/---

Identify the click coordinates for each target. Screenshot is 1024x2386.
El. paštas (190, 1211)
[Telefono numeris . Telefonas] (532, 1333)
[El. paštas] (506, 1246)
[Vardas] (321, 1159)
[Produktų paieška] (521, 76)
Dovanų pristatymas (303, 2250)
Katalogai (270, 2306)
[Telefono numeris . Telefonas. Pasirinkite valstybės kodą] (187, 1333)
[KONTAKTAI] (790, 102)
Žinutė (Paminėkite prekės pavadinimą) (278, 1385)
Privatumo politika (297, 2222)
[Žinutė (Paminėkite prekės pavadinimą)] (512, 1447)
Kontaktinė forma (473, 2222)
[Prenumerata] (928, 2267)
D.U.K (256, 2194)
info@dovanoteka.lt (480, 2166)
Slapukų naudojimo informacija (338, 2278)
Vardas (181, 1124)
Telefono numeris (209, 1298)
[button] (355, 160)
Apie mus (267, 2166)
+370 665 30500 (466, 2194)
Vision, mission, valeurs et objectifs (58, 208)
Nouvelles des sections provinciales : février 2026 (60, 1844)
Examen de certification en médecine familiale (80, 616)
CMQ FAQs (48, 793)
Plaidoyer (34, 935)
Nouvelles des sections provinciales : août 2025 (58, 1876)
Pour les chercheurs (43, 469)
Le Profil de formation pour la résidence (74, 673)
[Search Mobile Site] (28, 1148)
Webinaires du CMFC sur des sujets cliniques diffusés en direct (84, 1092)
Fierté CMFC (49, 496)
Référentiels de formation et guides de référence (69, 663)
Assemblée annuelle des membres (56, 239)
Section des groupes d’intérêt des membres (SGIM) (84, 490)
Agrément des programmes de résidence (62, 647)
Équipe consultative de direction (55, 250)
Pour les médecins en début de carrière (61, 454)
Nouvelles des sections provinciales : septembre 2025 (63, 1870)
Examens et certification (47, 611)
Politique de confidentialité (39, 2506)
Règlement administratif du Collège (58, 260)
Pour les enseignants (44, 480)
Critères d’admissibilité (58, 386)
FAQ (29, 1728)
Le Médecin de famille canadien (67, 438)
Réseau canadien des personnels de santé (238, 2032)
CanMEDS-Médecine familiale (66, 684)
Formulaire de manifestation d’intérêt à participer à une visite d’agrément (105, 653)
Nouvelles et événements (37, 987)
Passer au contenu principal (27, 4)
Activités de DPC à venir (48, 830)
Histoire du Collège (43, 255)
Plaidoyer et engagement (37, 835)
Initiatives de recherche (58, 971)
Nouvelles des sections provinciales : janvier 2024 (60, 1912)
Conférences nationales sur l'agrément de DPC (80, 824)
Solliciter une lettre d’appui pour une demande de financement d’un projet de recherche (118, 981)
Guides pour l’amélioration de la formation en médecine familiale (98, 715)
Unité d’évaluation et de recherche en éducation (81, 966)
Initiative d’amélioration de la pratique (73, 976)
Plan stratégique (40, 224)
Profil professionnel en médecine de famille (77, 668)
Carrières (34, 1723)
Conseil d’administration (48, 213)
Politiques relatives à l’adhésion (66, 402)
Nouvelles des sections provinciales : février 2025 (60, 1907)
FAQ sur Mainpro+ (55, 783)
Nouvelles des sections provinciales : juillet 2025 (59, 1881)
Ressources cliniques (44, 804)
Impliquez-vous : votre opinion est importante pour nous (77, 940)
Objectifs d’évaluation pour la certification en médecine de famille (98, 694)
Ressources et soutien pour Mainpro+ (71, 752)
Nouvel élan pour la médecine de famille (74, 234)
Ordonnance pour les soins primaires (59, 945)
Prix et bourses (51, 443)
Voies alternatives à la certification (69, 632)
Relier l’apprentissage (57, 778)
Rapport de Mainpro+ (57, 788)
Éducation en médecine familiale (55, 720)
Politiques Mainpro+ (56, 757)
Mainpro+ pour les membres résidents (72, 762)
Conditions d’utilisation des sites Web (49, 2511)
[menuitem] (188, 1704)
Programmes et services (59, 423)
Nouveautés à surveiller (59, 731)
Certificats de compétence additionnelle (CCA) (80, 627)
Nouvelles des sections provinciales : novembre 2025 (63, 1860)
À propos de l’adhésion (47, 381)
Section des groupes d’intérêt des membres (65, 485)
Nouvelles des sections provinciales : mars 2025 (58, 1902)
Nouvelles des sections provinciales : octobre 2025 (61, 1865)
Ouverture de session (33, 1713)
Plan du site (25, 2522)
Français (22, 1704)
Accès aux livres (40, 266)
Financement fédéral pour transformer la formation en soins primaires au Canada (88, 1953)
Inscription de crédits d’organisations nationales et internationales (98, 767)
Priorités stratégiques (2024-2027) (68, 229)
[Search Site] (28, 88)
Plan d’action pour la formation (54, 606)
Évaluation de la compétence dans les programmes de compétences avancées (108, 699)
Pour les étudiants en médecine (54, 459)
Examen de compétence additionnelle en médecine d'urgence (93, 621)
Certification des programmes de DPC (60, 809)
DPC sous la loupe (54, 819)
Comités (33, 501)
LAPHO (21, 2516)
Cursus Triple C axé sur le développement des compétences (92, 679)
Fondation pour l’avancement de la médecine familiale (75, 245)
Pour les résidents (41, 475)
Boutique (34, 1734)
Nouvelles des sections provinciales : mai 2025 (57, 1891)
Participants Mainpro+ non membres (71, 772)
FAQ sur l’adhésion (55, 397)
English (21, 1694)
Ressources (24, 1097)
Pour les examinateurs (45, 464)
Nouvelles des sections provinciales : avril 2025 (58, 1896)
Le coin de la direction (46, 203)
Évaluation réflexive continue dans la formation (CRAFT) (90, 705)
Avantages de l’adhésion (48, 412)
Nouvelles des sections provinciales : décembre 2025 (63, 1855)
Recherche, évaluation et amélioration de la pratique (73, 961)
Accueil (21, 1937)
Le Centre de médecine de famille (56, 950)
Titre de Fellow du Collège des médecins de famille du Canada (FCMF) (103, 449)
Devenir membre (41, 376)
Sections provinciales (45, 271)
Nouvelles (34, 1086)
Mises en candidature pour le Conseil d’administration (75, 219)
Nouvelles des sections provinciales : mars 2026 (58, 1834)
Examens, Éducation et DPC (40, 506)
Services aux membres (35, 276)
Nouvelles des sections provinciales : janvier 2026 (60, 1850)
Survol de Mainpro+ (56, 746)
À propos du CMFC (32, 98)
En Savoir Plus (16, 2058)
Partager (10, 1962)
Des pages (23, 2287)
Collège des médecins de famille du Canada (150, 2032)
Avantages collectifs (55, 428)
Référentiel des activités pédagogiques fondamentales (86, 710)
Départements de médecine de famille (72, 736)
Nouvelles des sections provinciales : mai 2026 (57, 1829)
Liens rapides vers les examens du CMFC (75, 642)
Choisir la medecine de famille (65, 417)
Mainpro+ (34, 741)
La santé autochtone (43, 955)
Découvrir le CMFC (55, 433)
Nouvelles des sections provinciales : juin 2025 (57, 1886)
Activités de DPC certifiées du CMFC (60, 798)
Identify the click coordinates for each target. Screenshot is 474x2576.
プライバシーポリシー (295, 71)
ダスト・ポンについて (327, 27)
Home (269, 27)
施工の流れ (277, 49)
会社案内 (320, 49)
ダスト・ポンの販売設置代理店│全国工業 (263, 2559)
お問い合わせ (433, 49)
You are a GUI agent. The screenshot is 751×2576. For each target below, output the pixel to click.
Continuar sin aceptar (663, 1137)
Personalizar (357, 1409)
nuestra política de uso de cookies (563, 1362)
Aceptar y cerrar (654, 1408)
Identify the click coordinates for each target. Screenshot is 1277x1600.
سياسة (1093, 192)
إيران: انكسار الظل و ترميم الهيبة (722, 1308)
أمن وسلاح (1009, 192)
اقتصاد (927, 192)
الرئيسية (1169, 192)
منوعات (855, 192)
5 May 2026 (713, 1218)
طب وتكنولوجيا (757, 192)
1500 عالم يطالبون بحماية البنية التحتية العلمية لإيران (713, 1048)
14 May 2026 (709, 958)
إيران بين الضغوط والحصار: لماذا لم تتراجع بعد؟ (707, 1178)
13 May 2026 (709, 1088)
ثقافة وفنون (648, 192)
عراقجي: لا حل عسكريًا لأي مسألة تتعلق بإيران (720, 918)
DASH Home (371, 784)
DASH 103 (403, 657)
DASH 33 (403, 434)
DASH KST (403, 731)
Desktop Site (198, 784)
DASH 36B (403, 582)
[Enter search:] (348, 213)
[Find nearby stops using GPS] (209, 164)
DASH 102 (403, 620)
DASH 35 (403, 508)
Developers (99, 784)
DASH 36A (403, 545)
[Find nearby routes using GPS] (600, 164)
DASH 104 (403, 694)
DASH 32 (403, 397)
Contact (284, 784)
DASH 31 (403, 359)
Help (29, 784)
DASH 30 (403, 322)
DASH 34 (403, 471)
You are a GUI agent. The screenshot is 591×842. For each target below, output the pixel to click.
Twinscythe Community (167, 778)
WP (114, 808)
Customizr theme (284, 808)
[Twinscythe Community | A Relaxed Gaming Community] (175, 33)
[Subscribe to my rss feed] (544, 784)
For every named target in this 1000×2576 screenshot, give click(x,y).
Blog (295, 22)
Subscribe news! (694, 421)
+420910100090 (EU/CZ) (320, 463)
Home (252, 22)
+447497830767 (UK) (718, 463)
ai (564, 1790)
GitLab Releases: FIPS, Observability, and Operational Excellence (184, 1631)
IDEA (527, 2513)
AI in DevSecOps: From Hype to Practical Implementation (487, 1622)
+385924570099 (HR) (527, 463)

\---

**Exercise description:**
Should a line in the material contain "Avantages", copy it.

**Answer to the problem:**
Avantages de l’adhésion (48, 412)
Avantages collectifs (55, 428)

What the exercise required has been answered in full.